§ **What this task involves**: Return the records exactly as they appear below, omitting the pictures.

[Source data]
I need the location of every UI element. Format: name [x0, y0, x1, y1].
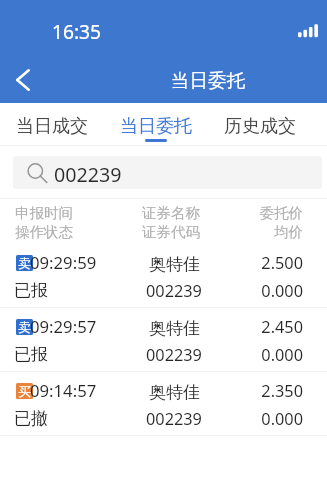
staticText: 奥特佳	[149, 318, 200, 339]
staticText: 当日成交	[16, 115, 88, 138]
staticText: 16:35	[52, 18, 102, 44]
button[interactable]: 当日成交	[0, 104, 104, 145]
staticText: 已撤	[14, 408, 48, 429]
staticText: 已报	[14, 280, 48, 301]
staticText: 0.000	[200, 408, 303, 430]
staticText: 操作状态	[15, 223, 73, 241]
button[interactable]: 卖	[0, 308, 327, 372]
staticText: 当日委托	[120, 115, 192, 138]
button[interactable]: 当日委托	[104, 104, 208, 145]
button[interactable]: 历史成交	[208, 104, 312, 145]
staticText: 证券代码	[142, 223, 200, 241]
staticText: 0.000	[200, 344, 303, 366]
staticText: 证券名称	[142, 204, 200, 222]
staticText: 002239	[54, 161, 122, 188]
staticText: 002239	[146, 344, 202, 366]
staticText: 当日委托	[171, 69, 245, 92]
staticText: 002239	[146, 280, 202, 302]
button[interactable]: Back	[3, 60, 43, 100]
button[interactable]: Search stock code	[13, 156, 322, 189]
staticText: 002239	[146, 408, 202, 430]
staticText: 奥特佳	[149, 254, 200, 275]
staticText: 委托价	[200, 204, 303, 222]
button[interactable]: 卖	[0, 244, 327, 308]
button[interactable]: 买	[0, 372, 327, 436]
staticText: 历史成交	[224, 115, 296, 138]
staticText: 奥特佳	[149, 382, 200, 403]
staticText: 申报时间	[15, 204, 73, 222]
staticText: 卖	[18, 319, 31, 335]
staticText: 均价	[200, 223, 303, 241]
staticText: 0.000	[200, 280, 303, 302]
staticText: 2.350	[200, 380, 303, 402]
staticText: 卖	[18, 255, 31, 271]
staticText: 2.450	[200, 316, 303, 338]
staticText: 09:29:57	[30, 315, 97, 338]
staticText: 已报	[14, 344, 48, 365]
staticText: 09:14:57	[30, 379, 97, 402]
staticText: 买	[18, 383, 31, 399]
staticText: 09:29:59	[30, 251, 97, 274]
staticText: 2.500	[200, 252, 303, 274]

§ **Task response**:
I need the location of every UI element. Format: name [x0, y0, x1, y1].
staticText: 奥特佳	[149, 318, 200, 339]
staticText: 当日成交	[16, 115, 88, 138]
staticText: 16:35	[52, 18, 102, 44]
button[interactable]: 当日成交	[0, 104, 104, 145]
staticText: 已撤	[14, 408, 48, 429]
staticText: 已报	[14, 280, 48, 301]
staticText: 0.000	[200, 408, 303, 430]
staticText: 操作状态	[15, 223, 73, 241]
button[interactable]: 卖	[0, 308, 327, 372]
staticText: 当日委托	[120, 115, 192, 138]
button[interactable]: 当日委托	[104, 104, 208, 145]
button[interactable]: 历史成交	[208, 104, 312, 145]
staticText: 证券代码	[142, 223, 200, 241]
staticText: 0.000	[200, 344, 303, 366]
staticText: 证券名称	[142, 204, 200, 222]
staticText: 002239	[54, 161, 122, 188]
staticText: 002239	[146, 344, 202, 366]
staticText: 当日委托	[171, 69, 245, 92]
staticText: 002239	[146, 280, 202, 302]
button[interactable]: Back	[3, 60, 43, 100]
button[interactable]: Search stock code	[13, 156, 322, 189]
staticText: 002239	[146, 408, 202, 430]
staticText: 奥特佳	[149, 254, 200, 275]
staticText: 委托价	[200, 204, 303, 222]
button[interactable]: 卖	[0, 244, 327, 308]
button[interactable]: 买	[0, 372, 327, 436]
staticText: 历史成交	[224, 115, 296, 138]
staticText: 奥特佳	[149, 382, 200, 403]
staticText: 申报时间	[15, 204, 73, 222]
staticText: 卖	[18, 319, 31, 335]
staticText: 均价	[200, 223, 303, 241]
staticText: 0.000	[200, 280, 303, 302]
staticText: 2.350	[200, 380, 303, 402]
staticText: 卖	[18, 255, 31, 271]
staticText: 2.450	[200, 316, 303, 338]
staticText: 09:29:57	[30, 315, 97, 338]
staticText: 已报	[14, 344, 48, 365]
staticText: 09:14:57	[30, 379, 97, 402]
staticText: 买	[18, 383, 31, 399]
staticText: 09:29:59	[30, 251, 97, 274]
staticText: 2.500	[200, 252, 303, 274]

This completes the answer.